Animal testing is still a big thing in many laboratories across the country and the world. Millions of mice, rats, rabbits, monkeys and other animals are trapped inside barren cages in sterile testing environments. With minimal environments and interactions beyond being experimented upon, these animals live a sad and unfulfilled existence. One particular area of note of animal testing is in the cosmetics industry, with 500,000 animals used in cosmetics tests worldwide every year in spite of 39 countries banning the practice and more than 250 companies endorsing the humane cosmetics act. 

2. Factory Farming

Pig on truck transport to factory. Image credit: Supermop/Shutterstock.com
Pig on truck transport to factory. Image credit: Supermop/Shutterstock.com

Factory farming is another unfortunate fact of our society's supply chain, so focused on efficiency and quantity that it often ignores the welfare of its animals. On factory farms, egg-laying hens can be found packed into cages smaller than their wingspan. Baby calves are taken from mothers and confined in crates so small they can't move. And there are more animals who are treated to conditions like these in the pursuit of food. Factory farming causes animals to suffer and has also been linked to greenhouse gases and climate change, which leads us nicely into our final issue.    

1. Climate Change

People with placards and posters on global strike for climate change. Image credit: Halfpoint/Shutterstock.com
People with placards and posters on global strike for climate change.

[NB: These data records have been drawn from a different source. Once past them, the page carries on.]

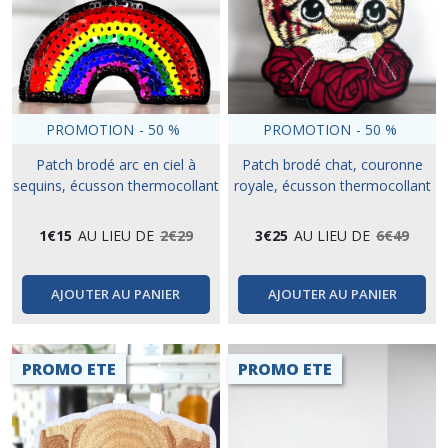
PROMOTION
-
50
%
PROMOTION
-
50
%
Patch brodé arc en ciel à
Patch brodé chat, couronne
sequins, écusson thermocollant
royale, écusson thermocollant
15 cm
1
€
15
AU LIEU DE
2
€
29
3
€
25
AU LIEU DE
6
€
49
AJOUTER AU PANIER
AJOUTER AU PANIER
PROMO ETE
PROMO ETE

Image credit: Halfpoint/Shutterstock.com

Climate change is the big issue that affects all organisms on this earth, humans included. Sea levels are on the rise, droughts threaten crops, and cities are on the edge of sinking into the ocean. On the animal side of things, wildlife and its diverse array of forms are increasingly threatened by world conditions that negatively impact animal habitats, from the Amazon to the Arctic, to coral reefs in between. The list of animals that are at risk grows every day and includes elephants, dolphins, giant pandas, and monarch butterflies.